The records below must be repeated exactly, but without their pictures.
━━ EXTRACTED ENTRIES ━━
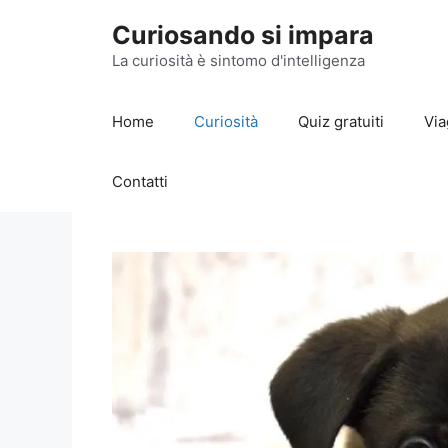
Vai
Curiosando si impara
al
contenuto
La curiosità è sintomo d'intelligenza
Home
Curiosità
Quiz gratuiti
Via
Contatti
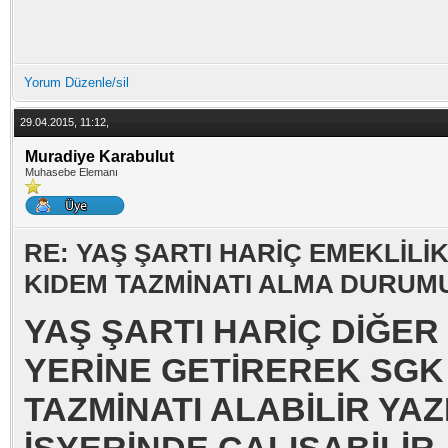
Yorum Düzenle/sil
29.04.2015, 11:12,
Muradiye Karabulut
Muhasebe Elemanı
RE: YAŞ ŞARTI HARİÇ EMEKLİLİ
KIDEM TAZMİNATI ALMA DURUM
YAŞ ŞARTI HARİÇ DİĞER
YERİNE GETİREREK SGK
TAZMİNATI ALABİLİR YAZ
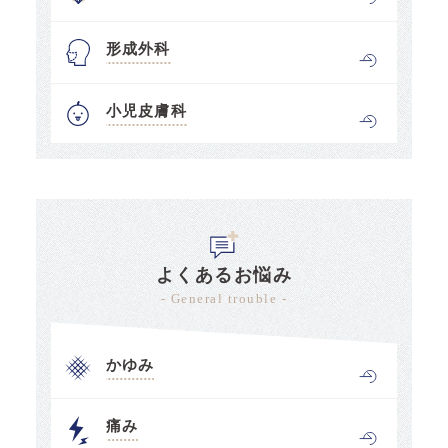
形成外科
小児皮膚科
よくあるお悩み
- General trouble -
かゆみ
痛み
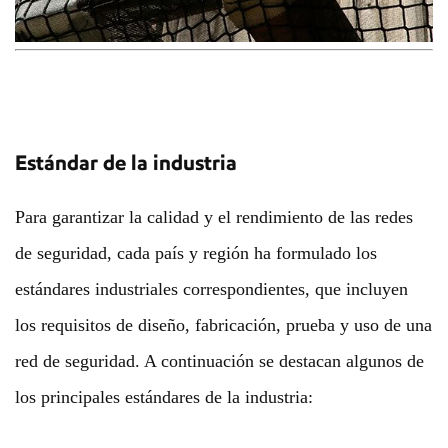
Estándar de la industria
Para garantizar la calidad y el rendimiento de las redes
de seguridad, cada país y región ha formulado los
estándares industriales correspondientes, que incluyen
los requisitos de diseño, fabricación, prueba y uso de una
red de seguridad. A continuación se destacan algunos de
los principales estándares de la industria:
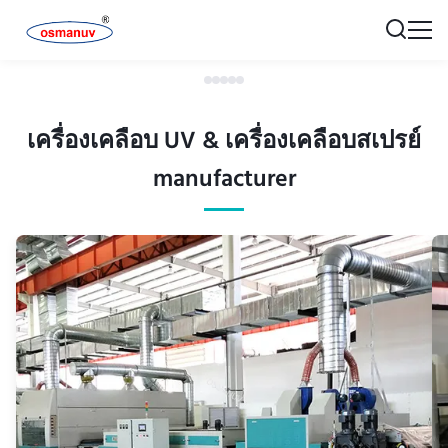
เครื่องเคลือบ UV & เครื่องเคลือบสเปรย์
manufacturer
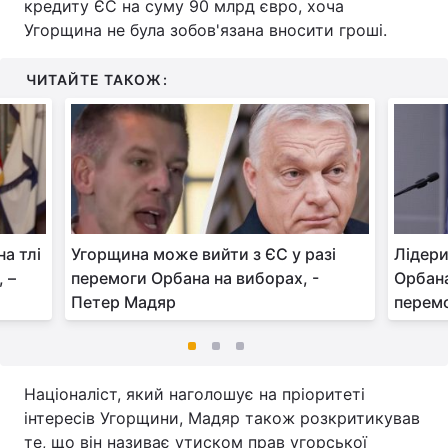
кредиту ЄС на суму 90 млрд євро, хоча
Угорщина не була зобов'язана вносити гроші.
ЧИТАЙТЕ ТАКОЖ:
на тлі
Угорщина може вийти з ЄС у разі
Лідери
 –
перемоги Орбана на виборах, -
Орбана
Петер Мадяр
перемо
Націоналіст, який наголошує на пріоритеті
інтересів Угорщини, Мадяр також розкритикував
те, що він називає утиском прав угорської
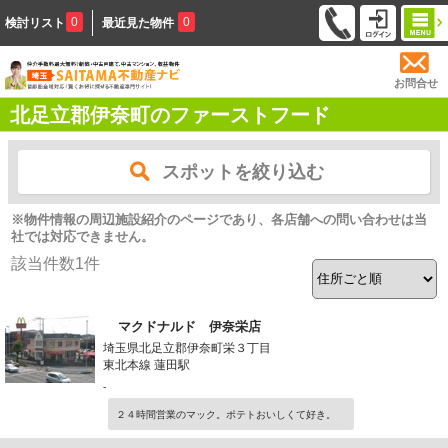
0
0
検討リスト
最近見た物件
お問合せ
北足立郡伊奈町のファーストフード
スポットを絞り込む
※物件情報の周辺施設紹介のページであり、各店舗への問い合わせは当
社では対応できません。
該当件数
1
件
マクドナルド 伊奈栄店
埼玉県北足立郡伊奈町栄３丁目
東北本線 蓮田駅
-
２４時間営業のマック。ポテトおいしくて好き。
━━━
### [TASK SOLUTION]
Vai
Curiosando si impara
al
contenuto
La curiosità è sintomo d'intelligenza
Home
Curiosità
Quiz gratuiti
Via
Contatti
Yorum Düzenle/sil
29.04.2015, 11:12,
Muradiye Karabulut
Muhasebe Elemanı
RE: YAŞ ŞARTI HARİÇ EMEKLİLİ
KIDEM TAZMİNATI ALMA DURUM
YAŞ ŞARTI HARİÇ DİĞER
YERİNE GETİREREK SGK
TAZMİNATI ALABİLİR YAZ
形成外科
小児皮膚科
よくあるお悩み
- General trouble -
かゆみ
痛み
Estándar de la industria
Para garantizar la calidad y el rendimiento de las redes
de seguridad, cada país y región ha formulado los
estándares industriales correspondientes, que incluyen
los requisitos de diseño, fabricación, prueba y uso de una
red de seguridad. A continuación se destacan algunos de
los principales estándares de la industria:
เครื่องเคลือบ UV & เครื่องเคลือบสเปรย์
manufacturer
кредиту ЄС на суму 90 млрд євро, хоча
Угорщина не була зобов'язана вносити гроші.
ЧИТАЙТЕ ТАКОЖ:
на тлі
Угорщина може вийти з ЄС у разі
Лідери
 –
перемоги Орбана на виборах, -
Орбана
Петер Мадяр
перемо
Націоналіст, який наголошує на пріоритеті
інтересів Угорщини, Мадяр також розкритикував
те, що він називає утиском прав угорської
0
0
検討リスト
最近見た物件
お問合せ
北足立郡伊奈町のファーストフード
スポットを絞り込む
※物件情報の周辺施設紹介のページであり、各店舗への問い合わせは当
社では対応できません。
該当件数
1
件
マクドナルド 伊奈栄店
埼玉県北足立郡伊奈町栄３丁目
東北本線 蓮田駅
-
２４時間営業のマック。ポテトおいしくて好き。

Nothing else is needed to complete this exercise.